Report all lines below with the word "Bijoux".

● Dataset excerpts

+++

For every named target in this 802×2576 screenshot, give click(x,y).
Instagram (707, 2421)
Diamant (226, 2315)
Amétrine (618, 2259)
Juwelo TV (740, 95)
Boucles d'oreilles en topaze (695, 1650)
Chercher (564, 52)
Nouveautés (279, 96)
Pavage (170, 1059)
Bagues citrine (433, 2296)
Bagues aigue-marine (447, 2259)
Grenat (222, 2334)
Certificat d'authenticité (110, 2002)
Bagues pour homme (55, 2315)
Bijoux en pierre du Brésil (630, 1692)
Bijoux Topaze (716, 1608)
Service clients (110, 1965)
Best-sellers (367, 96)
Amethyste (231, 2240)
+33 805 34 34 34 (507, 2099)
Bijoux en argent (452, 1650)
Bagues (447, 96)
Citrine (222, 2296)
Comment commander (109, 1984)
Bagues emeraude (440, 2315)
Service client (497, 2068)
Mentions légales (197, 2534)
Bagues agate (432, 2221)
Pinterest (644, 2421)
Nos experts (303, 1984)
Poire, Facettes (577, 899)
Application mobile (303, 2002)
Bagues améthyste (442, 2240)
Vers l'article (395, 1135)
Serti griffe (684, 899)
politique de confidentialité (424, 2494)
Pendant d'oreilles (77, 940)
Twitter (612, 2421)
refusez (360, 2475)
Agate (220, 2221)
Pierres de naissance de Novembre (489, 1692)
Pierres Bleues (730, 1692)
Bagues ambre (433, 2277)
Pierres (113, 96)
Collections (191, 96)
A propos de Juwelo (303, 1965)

+++

● Task response
Bijoux en pierre du Brésil (630, 1692)
Bijoux Topaze (716, 1608)
Bijoux en argent (452, 1650)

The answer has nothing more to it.